Забытая ария бельканто (страница 3)
Свою нынешнюю – акустическую – любовно называл «Arrow»2. Отец Эдварда Томса, сэр Роберт, подарил.
Эдвард учился на кафедре «Популярной музыки». Вместе жили в общежитии и посещали уроки исполнительского мастерства.
Отец Эдварда входил в совет директоров компании «Gibson»3 и носил титул баронета. Эдвард искренне радовался тому, что он младший сын своего отца4, поскольку его увлечение рок-музыкой вызывало у того явное недовольство. Но препятствовать пристрастиям сына он не собирался и оплачивал обучение в консерватории.
История произошла в начале августа прошлого года на Robin Hood Festival5. Максим с Эдвардом махнули в Шервуд. В эти дни туда стекались многочисленные любители побороться на мечах, испытать удачу в схватке с лесными разбойниками, поглазеть на искусных жонглеров, поучаствовать в костюмированном представлении. Да и просто на дармовщинку угоститься жаренной на костре дичью и хмельным элем.

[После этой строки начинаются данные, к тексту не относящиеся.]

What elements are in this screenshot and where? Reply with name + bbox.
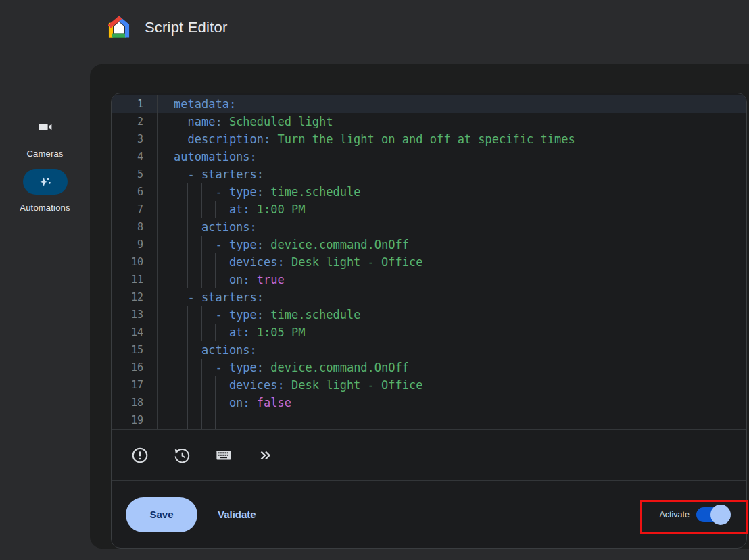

Пока Максим соревновался в меткости, стреляя из лука по прикрепленной к дереву мишени, Эдвард встретил знакомых по колледжу и приударил с ними по элю.
К тому моменту, когда Максим выиграл главный приз турнира стрелков – небольшой кубок с выгравированной надписью «The bravest and most accurate archer»6, Эдвард не на шутку сцепился с одним из бывших однокашников. Образовалась куча-мала, и Эдвард пропорол бедро о торчащий сук.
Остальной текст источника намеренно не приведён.